Pixel coordinate grounding data
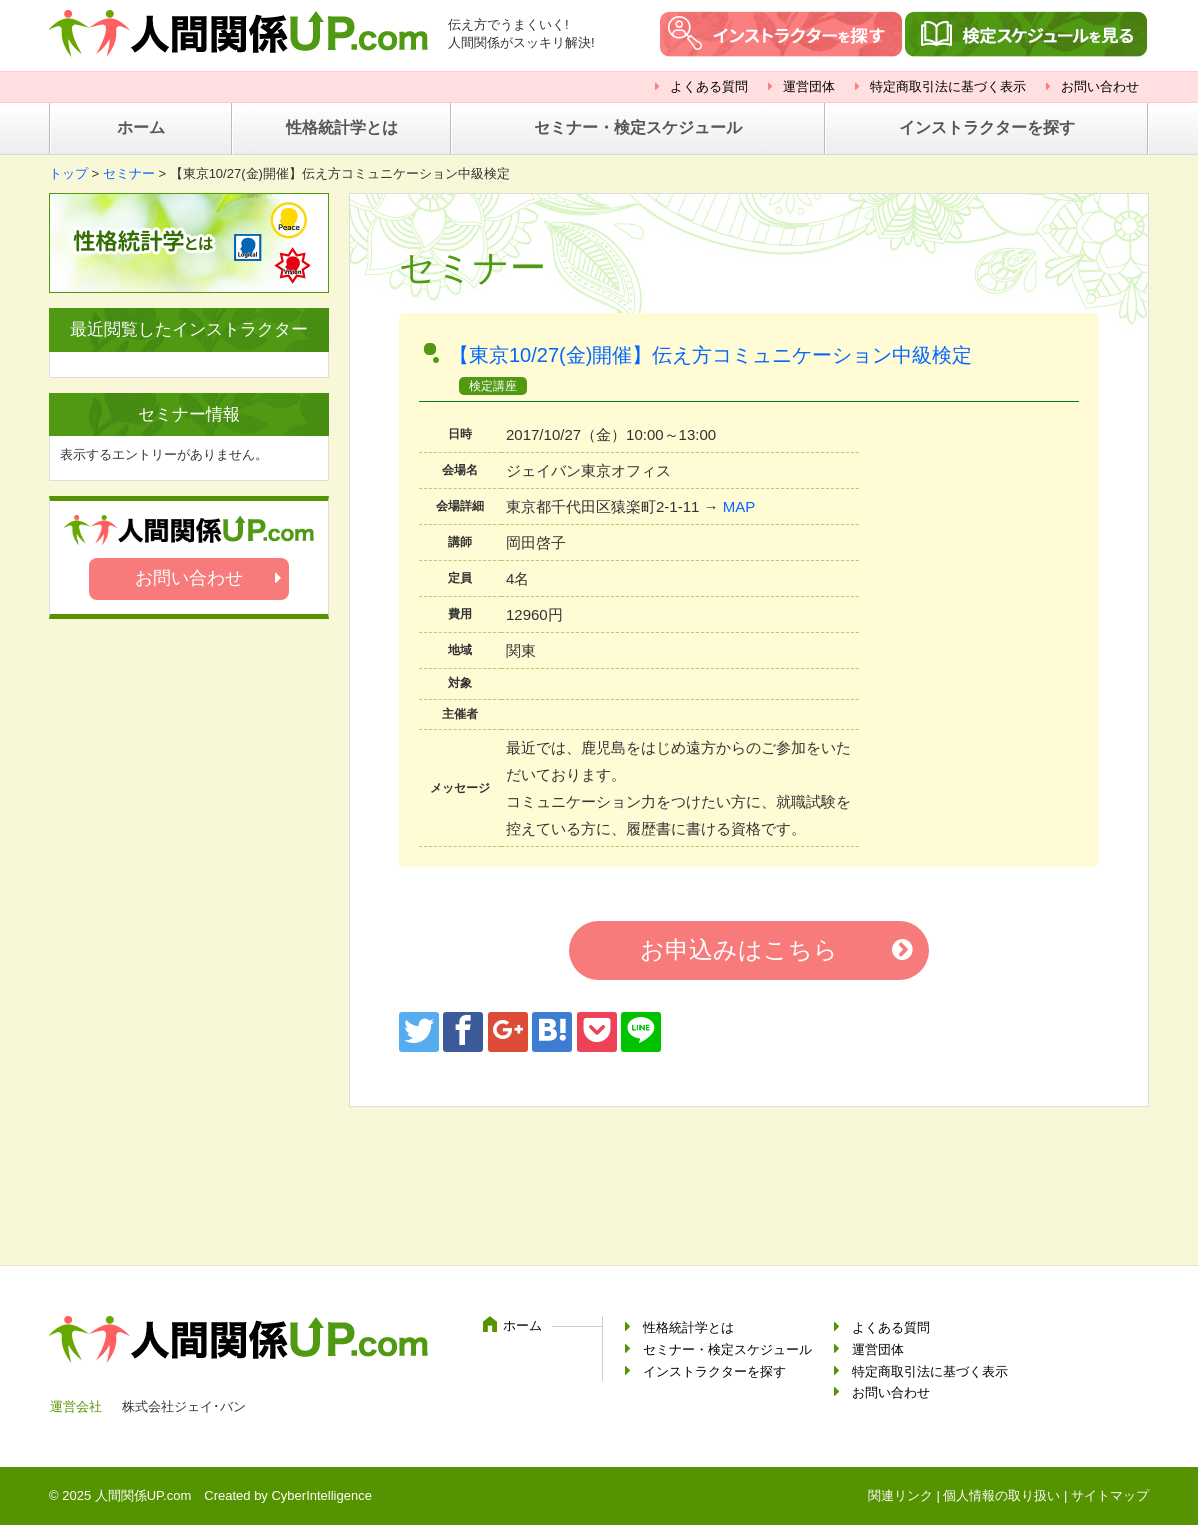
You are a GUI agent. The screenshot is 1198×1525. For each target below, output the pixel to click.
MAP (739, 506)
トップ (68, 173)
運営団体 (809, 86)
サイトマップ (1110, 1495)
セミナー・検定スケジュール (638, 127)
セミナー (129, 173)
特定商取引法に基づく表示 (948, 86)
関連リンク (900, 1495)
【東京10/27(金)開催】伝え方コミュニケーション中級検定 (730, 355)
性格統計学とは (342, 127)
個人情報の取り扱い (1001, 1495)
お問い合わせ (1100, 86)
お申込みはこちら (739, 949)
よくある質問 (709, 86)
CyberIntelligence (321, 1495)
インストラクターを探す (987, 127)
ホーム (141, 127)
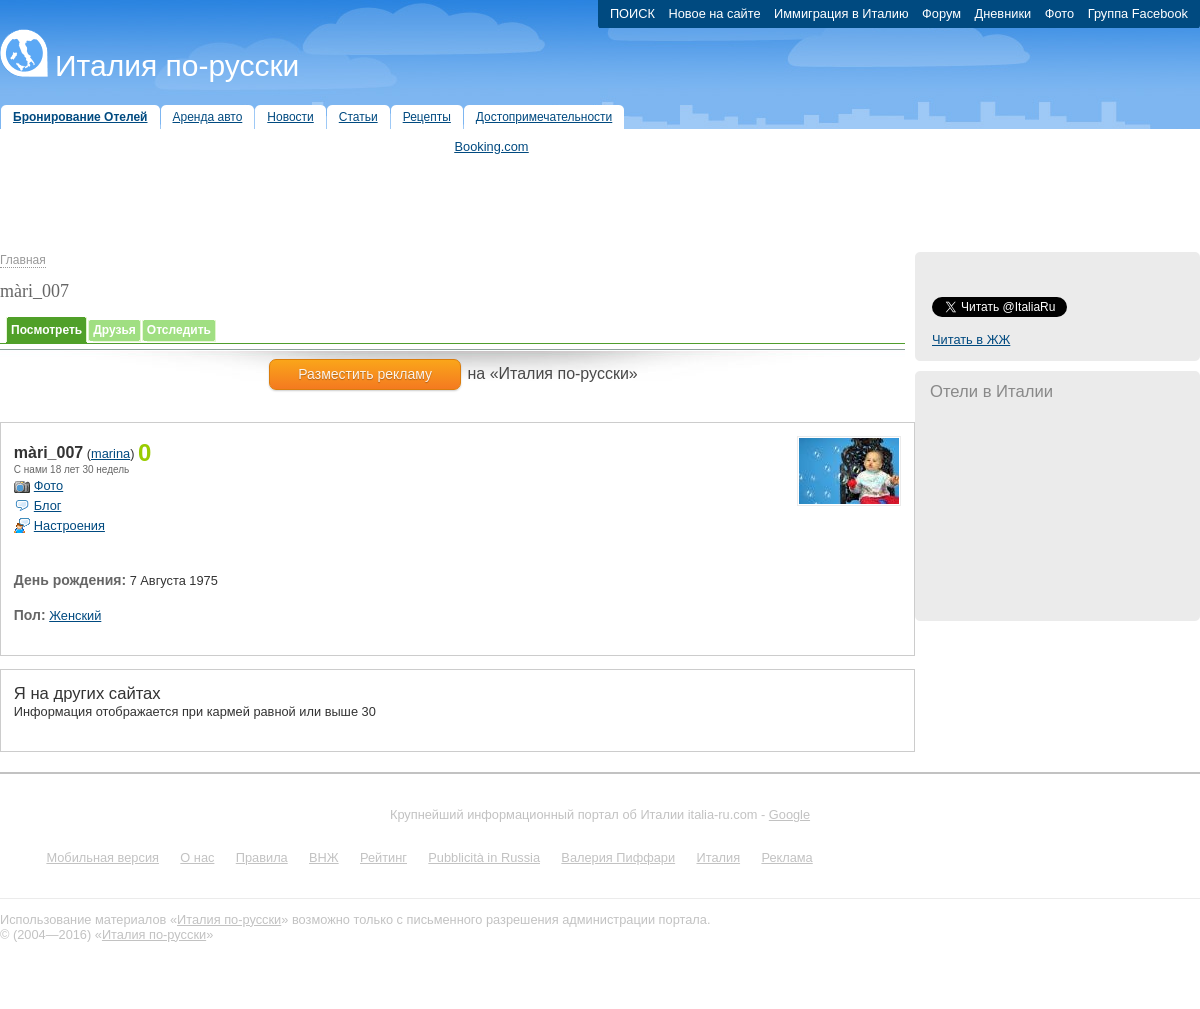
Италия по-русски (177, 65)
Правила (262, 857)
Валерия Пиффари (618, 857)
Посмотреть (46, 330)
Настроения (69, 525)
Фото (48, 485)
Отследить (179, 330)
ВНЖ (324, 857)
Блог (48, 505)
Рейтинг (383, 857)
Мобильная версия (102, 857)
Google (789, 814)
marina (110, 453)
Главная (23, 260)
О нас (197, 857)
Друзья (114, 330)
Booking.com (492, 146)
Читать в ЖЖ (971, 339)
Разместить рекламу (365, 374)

■ **Your instructions**
Your copy should match the records above exactly, except that it contains no pictures.

■ **Expected answer**
You are a GUI agent. The screenshot is 1198×1525. For each target below, output the pixel to click.
MAP (739, 506)
トップ (68, 173)
運営団体 (809, 86)
サイトマップ (1110, 1495)
セミナー・検定スケジュール (638, 127)
セミナー (129, 173)
特定商取引法に基づく表示 (948, 86)
関連リンク (900, 1495)
【東京10/27(金)開催】伝え方コミュニケーション中級検定 (730, 355)
性格統計学とは (342, 127)
個人情報の取り扱い (1001, 1495)
お問い合わせ (1100, 86)
お申込みはこちら (739, 949)
よくある質問 (709, 86)
CyberIntelligence (321, 1495)
インストラクターを探す (987, 127)
ホーム (141, 127)
Италия по-русски (177, 65)
Правила (262, 857)
Валерия Пиффари (618, 857)
Посмотреть (46, 330)
Настроения (69, 525)
Фото (48, 485)
Отследить (179, 330)
ВНЖ (324, 857)
Блог (48, 505)
Рейтинг (383, 857)
Мобильная версия (102, 857)
Google (789, 814)
marina (110, 453)
Главная (23, 260)
О нас (197, 857)
Друзья (114, 330)
Booking.com (492, 146)
Читать в ЖЖ (971, 339)
Разместить рекламу (365, 374)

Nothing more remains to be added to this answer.